Young females exhibited slightly lower plasma concentrations relative to young males. After single doses of 7.5 mg MOBIC, the mean elimination half-life was 19.5 hours for the female group as compared to 23.4 hours for the male group. At steady state, the data were similar (17.9 hours vs. 21.4 hours). This pharmacokinetic difference due to gender is likely to be of little clinical importance. There was linearity of pharmacokinetics and no appreciable difference in the Cmax or Tmax across genders.
Following a single 15 mg dose of meloxicam there was no marked difference in plasma concentrations in subjects with mild (Child-Pugh Class I) and moderate (Child-Pugh Class II) hepatic impairment compared to healthy volunteers. Protein binding of meloxicam was not affected by hepatic insufficiency. No dose adjustment is necessary in mild to moderate hepatic insufficiency. Patients with severe hepatic impairment (Child-Pugh Class III) have not been adequately studied.
Meloxicam pharmacokinetics have been investigated in subjects with different degrees of renal insufficiency. Total drug plasma concentrations decreased with the degree of renal impairment while free AUC values were similar.

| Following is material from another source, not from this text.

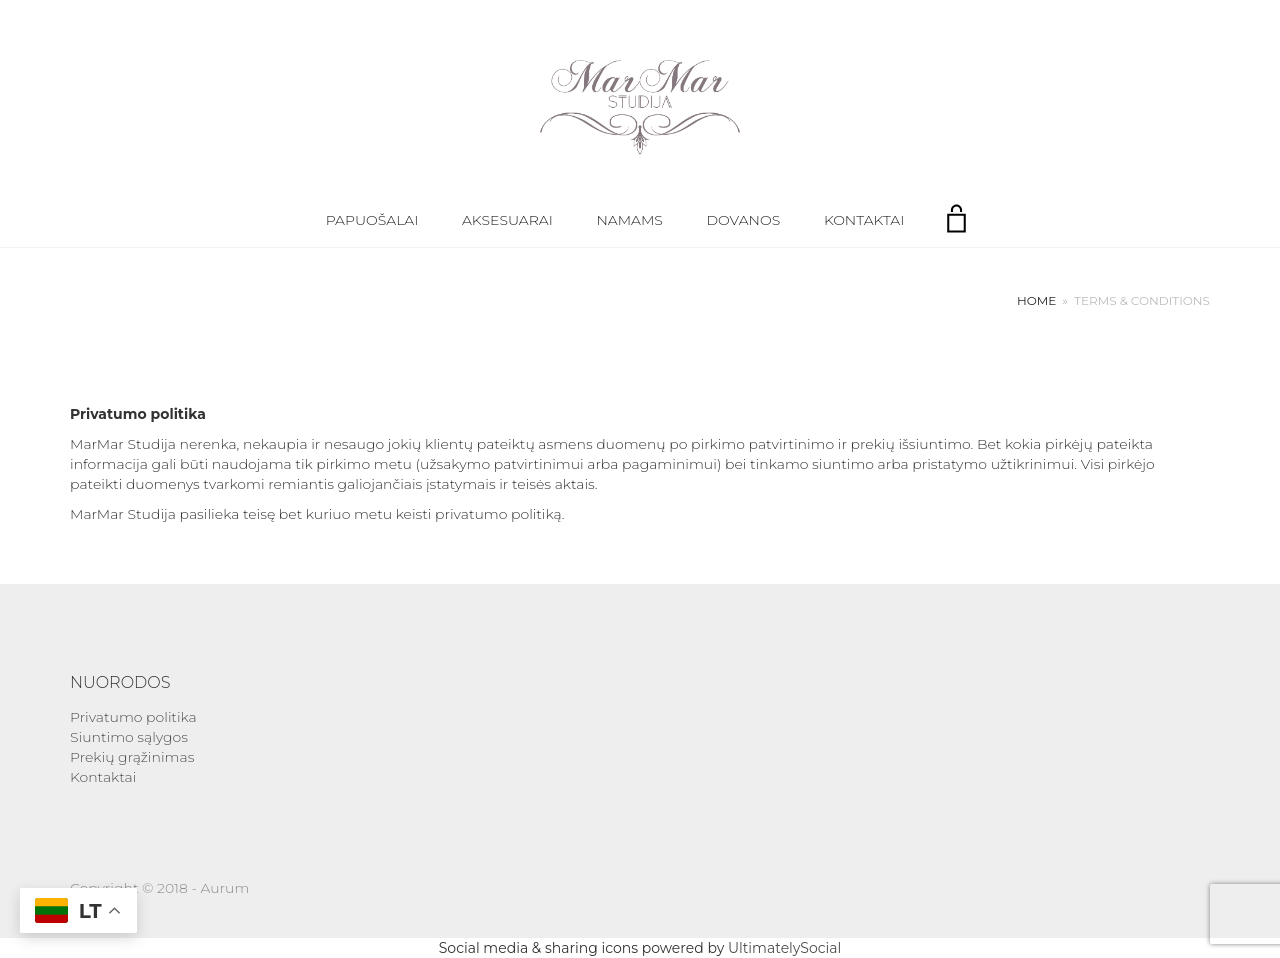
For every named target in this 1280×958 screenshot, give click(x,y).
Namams (629, 220)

Total clearance of meloxicam increased in these patients probably due to the increase in free fraction leading to an increased metabolic clearance. There is no need for dose adjustment in patients with mild to moderate renal failure (CrCL >15 mL/min). Patients with severe renal insufficiency have not been adequately studied. The use of MOBIC tablets/oral suspension in subjects with severe renal impairment is not recommended (see WARNINGS, Advanced Renal Disease).
Following a single dose of meloxicam, the free Cmax plasma concentrations were higher in patients with renal failure on chronic hemodialysis (1% free fraction) in comparison to healthy volunteers (0.3% free fraction). Hemodialysis did not lower the total drug concentration in plasma; therefore, additional doses are not necessary after hemodialysis. Meloxicam is not dialyzable.